Collected data
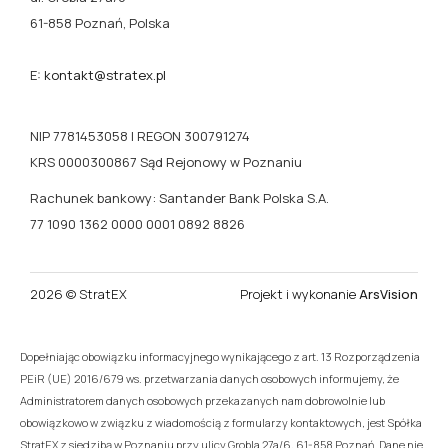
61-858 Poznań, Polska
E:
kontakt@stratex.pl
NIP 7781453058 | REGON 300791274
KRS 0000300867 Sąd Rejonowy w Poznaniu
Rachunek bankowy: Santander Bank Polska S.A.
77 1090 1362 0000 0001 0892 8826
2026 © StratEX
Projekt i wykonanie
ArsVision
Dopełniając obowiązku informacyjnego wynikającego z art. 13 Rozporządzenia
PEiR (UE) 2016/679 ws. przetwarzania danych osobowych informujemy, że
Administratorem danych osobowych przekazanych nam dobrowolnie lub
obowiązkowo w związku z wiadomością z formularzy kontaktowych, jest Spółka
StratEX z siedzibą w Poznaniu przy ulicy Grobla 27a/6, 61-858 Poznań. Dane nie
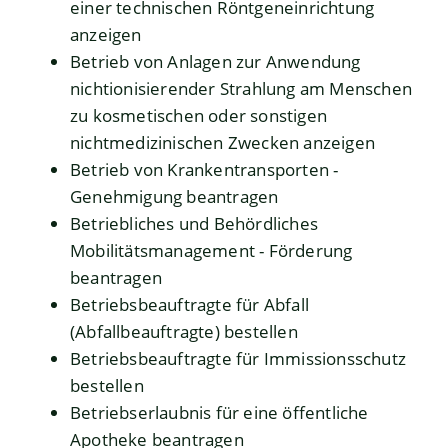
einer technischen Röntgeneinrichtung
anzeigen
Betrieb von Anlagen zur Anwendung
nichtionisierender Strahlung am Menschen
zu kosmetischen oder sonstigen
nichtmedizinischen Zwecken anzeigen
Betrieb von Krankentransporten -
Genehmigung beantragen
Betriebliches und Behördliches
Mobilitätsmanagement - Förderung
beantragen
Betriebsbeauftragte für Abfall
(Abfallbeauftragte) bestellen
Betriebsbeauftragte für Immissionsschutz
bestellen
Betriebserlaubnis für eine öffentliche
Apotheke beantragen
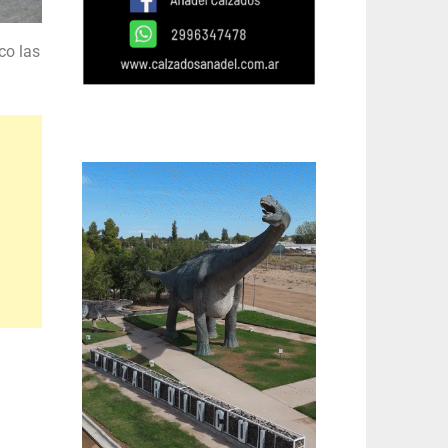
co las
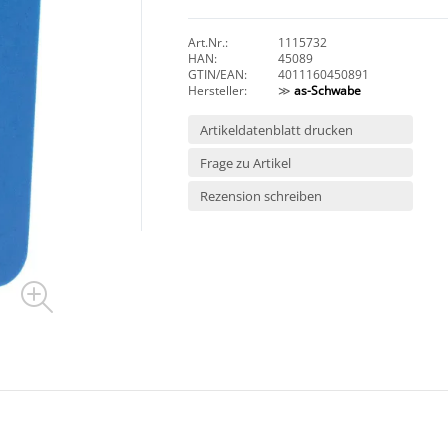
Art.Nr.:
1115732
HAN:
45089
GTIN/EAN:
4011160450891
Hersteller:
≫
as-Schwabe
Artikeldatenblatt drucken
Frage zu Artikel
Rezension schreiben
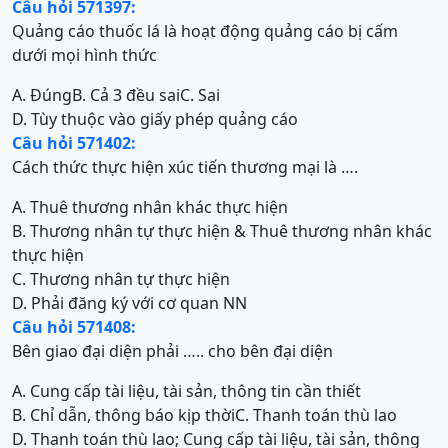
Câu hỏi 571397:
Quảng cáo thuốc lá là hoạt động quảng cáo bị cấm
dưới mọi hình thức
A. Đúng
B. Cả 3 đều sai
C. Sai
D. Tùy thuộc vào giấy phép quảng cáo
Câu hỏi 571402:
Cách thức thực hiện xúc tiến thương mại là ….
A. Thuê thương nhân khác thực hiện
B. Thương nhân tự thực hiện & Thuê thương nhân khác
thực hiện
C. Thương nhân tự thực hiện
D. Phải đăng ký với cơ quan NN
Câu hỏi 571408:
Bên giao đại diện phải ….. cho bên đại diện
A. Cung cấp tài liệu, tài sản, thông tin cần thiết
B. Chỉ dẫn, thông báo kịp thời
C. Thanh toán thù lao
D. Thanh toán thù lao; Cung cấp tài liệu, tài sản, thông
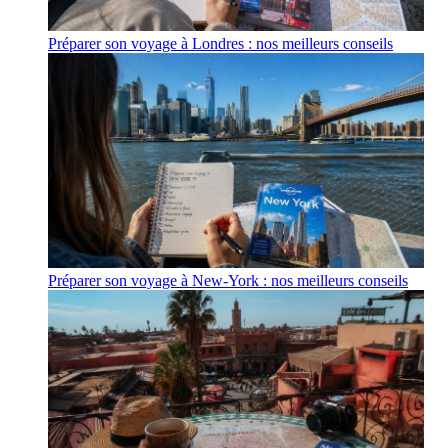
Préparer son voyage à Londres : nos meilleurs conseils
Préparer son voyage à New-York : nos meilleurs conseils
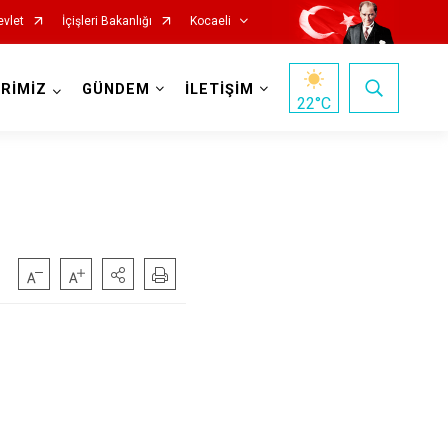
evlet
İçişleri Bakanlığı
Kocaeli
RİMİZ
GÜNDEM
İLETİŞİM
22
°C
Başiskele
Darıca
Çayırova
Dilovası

Assigned task: Find the word "Préparer" in the records, and report each line that has it.

Solution to the problem:
Préparer son voyage à Londres : nos meilleurs conseils
Préparer son voyage à New-York : nos meilleurs conseils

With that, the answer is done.